La démondialisation est un concept prônant une nouvelle organisation de l’économie mondiale. Elle prend en compte l’augmentation des interdépendances humaines dans le monde mais s’efforce de les soustraire à la domination de la mondialisation financière et du libre-échange.

Elle vise à rendre plus juste, sociale et écologique l’organisation économique mondiale grâce à de nouvelles règles endiguant les effets néfastes du libre-échange et du néolibéralisme. Elle a aussi pour objectif de mieux articuler la décision prise dans le cadre civique à l’action au niveau international.

La démondialisation se fonde principalement sur la mise en place de taxes douanières, modulées selon le coût écologique et social des marchandises, et la reterritorialisation de la production.

Origine et développements[modifier | modifier le code]

Paternité[modifier | modifier le code]

La paternité du terme est attribuée au célèbre penseur philippin Walden Bello qui développe ce concept dans son ouvrage : Deglobalization, ideas for a New World Economy[1]. Selon lui, la mondialisation néolibérale née dans les années 1980 porte préjudice aux économies des pays du sud qui se fondent sur les seules exportations sans développer leur marché intérieur. Globalement, la démondialisation s’inscrit dans un courant de pensée hostile à une interdépendance trop forte des économies, déjà critiquée par Keynes[2].

Cela dit, dans la mesure où, en français, Globalisation et Mondialisation sont deux concepts différents, le premier à avoir spécifiquement parlé de "Démondialisation" est Jacques Sapir, lors de la publication de son ouvrage La Démondialisation paru au Seuil en 2011[3].

Définition[modifier | modifier le code]

Pour Walden Bello, la démondialisation n’est pas un retrait de la communauté mondiale mais un modèle alternatif à celui de l’OMC, « Il s’agit de réorienter les économies, de la priorité à la production pour l’exportation, à celle pour la production destinée aux marchés locaux ». Mais, toujours selon l’auteur, la démondialisation serait également favorable aux pays du nord, en proie au Dumping social.
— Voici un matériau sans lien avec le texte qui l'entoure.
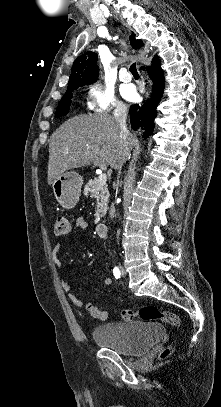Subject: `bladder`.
<instances>
[{
    "mask_svg": "<svg viewBox=\"0 0 221 407\" xmlns=\"http://www.w3.org/2000/svg\"><path fill=\"white\" fill-rule=\"evenodd\" d=\"M163 333L164 327L160 324L125 322L99 325L94 328L92 336L97 345L134 356L145 353L155 338Z\"/></svg>",
    "mask_w": 221,
    "mask_h": 407,
    "instance_id": "31cf9c89",
    "label": "bladder"
}]
</instances>
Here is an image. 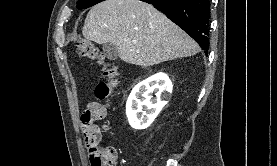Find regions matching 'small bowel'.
<instances>
[{"mask_svg": "<svg viewBox=\"0 0 277 166\" xmlns=\"http://www.w3.org/2000/svg\"><path fill=\"white\" fill-rule=\"evenodd\" d=\"M87 111H89L91 113L92 122L94 124H95V121L100 120L101 118H103L106 115L105 108L97 102H90L88 104V107L86 108V110L83 113H86ZM89 151H90V149H89ZM90 156H91V151H90Z\"/></svg>", "mask_w": 277, "mask_h": 166, "instance_id": "1", "label": "small bowel"}]
</instances>
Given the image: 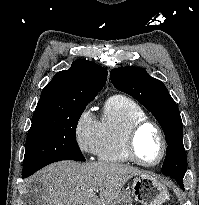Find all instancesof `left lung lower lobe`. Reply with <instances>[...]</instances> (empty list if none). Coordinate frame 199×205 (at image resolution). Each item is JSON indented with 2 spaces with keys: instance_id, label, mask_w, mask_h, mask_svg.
<instances>
[{
  "instance_id": "obj_1",
  "label": "left lung lower lobe",
  "mask_w": 199,
  "mask_h": 205,
  "mask_svg": "<svg viewBox=\"0 0 199 205\" xmlns=\"http://www.w3.org/2000/svg\"><path fill=\"white\" fill-rule=\"evenodd\" d=\"M178 184L180 185V187L184 190V186H183V182H178Z\"/></svg>"
}]
</instances>
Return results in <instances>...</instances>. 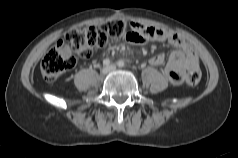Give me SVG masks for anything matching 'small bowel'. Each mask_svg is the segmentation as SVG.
<instances>
[{
	"instance_id": "c3829d8e",
	"label": "small bowel",
	"mask_w": 238,
	"mask_h": 158,
	"mask_svg": "<svg viewBox=\"0 0 238 158\" xmlns=\"http://www.w3.org/2000/svg\"><path fill=\"white\" fill-rule=\"evenodd\" d=\"M133 33L127 38L132 44H145L149 41L168 42L176 48L166 63L165 73L172 84H179L184 78L186 71L199 68V59L192 47L178 34L153 26H145L140 23H132ZM166 61L164 54L153 56L149 63L152 66H161Z\"/></svg>"
}]
</instances>
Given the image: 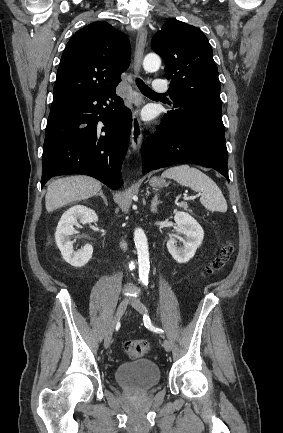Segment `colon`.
<instances>
[{
	"mask_svg": "<svg viewBox=\"0 0 283 433\" xmlns=\"http://www.w3.org/2000/svg\"><path fill=\"white\" fill-rule=\"evenodd\" d=\"M233 251V243L231 241L226 242L222 248L221 254L213 259V261L204 269V274L212 275L222 271L231 259ZM124 352L127 356L133 359L143 358L150 352V343L143 339L129 340L124 344Z\"/></svg>",
	"mask_w": 283,
	"mask_h": 433,
	"instance_id": "1",
	"label": "colon"
}]
</instances>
La dérèglementation des échanges et de la finance conduisant à une mise en concurrence des salariés au niveau mondial, les pays industrialisés subiraient une pression à la baisse sur les salaires et un phénomène de délocalisation vers les pays émergents où la main d’œuvre est à bas coût. La démondialisation se construit donc sur une critique ferme du libre échange et de la dérèglementation financière, coupable selon ses détracteurs de porter atteinte aux droits sociaux et à l’environnement. Elle s’attache à dénoncer le mythe d’une mondialisation « heureuse », qui aurait permis le développement des pays du sud.

Dans La Mondialisation malheureuse, le politologue Thomas Guénolé définit la démondialisation, qu'il appelle « l'altersystème », comme étant « toute initiative, tout projet, tout programme politique, qui a pour finalité le bien-être du plus grand nombre, qui est compatible avec la préservation de l'écosystème planétaire ou qui y contribue, et qui affaiblit l'oligarchisme ou s'abstient de le renforcer ». Sur le modèle du rôle respectif des mouvements abolitionnistes et de l'élection d'Abraham Lincoln aux Etats-Unis, il juge qu'y parvenir suppose à la fois l'activisme des ONG, et des changements de gouvernement du fait de victoires électorales. Il estime également que le basculement dans cet « altersystème » a indispensablement besoin d'être d'abord victorieux dans une grande puissance, afin qu'elle serve « comme lieu d'expérimentation, comme locomotive et comme roc d'appui »[4].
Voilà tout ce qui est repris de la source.